Extracted page text data
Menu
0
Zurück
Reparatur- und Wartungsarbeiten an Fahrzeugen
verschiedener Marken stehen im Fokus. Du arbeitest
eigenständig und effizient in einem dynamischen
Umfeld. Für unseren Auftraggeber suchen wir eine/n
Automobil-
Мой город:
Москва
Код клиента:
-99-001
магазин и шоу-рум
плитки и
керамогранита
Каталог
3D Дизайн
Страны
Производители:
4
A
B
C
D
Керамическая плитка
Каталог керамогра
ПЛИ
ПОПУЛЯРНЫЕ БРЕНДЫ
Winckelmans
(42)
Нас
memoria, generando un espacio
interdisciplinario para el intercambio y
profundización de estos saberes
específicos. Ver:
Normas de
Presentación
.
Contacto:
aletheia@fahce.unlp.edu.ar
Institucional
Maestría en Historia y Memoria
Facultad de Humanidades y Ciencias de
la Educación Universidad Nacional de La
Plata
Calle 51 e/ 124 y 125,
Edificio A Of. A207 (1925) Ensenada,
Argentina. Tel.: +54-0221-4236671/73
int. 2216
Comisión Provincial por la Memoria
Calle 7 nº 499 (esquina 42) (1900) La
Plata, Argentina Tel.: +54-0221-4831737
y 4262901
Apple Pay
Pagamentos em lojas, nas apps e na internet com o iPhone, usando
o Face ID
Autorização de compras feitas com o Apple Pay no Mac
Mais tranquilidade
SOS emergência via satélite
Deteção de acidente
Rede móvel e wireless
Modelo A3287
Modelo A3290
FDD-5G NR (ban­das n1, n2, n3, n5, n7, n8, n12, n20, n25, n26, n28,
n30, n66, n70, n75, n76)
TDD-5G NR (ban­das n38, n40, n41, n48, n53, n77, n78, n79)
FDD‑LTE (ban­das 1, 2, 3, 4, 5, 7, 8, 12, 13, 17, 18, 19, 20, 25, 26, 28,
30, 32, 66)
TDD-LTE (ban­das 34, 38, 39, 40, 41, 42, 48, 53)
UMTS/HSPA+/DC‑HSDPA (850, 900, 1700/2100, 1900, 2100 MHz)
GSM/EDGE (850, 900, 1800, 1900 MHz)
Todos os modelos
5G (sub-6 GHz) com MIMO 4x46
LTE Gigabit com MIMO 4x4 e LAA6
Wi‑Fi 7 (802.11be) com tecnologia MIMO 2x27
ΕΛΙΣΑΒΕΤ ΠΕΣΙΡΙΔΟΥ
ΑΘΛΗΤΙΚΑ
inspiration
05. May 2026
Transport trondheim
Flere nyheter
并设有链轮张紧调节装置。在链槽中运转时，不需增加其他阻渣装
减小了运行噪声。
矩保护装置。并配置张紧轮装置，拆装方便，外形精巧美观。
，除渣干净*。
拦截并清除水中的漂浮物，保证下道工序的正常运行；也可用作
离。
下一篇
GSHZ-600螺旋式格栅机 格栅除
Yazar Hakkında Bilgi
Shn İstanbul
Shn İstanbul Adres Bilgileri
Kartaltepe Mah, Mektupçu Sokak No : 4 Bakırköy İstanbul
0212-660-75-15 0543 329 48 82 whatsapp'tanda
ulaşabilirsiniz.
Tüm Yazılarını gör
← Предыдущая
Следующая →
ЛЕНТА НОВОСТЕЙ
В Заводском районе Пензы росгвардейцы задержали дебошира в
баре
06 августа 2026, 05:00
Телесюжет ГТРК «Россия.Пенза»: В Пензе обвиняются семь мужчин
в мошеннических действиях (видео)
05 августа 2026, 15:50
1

Aim of the task
Give back the line containing "В Заводском районе" and all the lines after it through the end of the records, unchanged.

Task response
В Заводском районе Пензы росгвардейцы задержали дебошира в
баре
06 августа 2026, 05:00
Телесюжет ГТРК «Россия.Пенза»: В Пензе обвиняются семь мужчин
в мошеннических действиях (видео)
05 августа 2026, 15:50
1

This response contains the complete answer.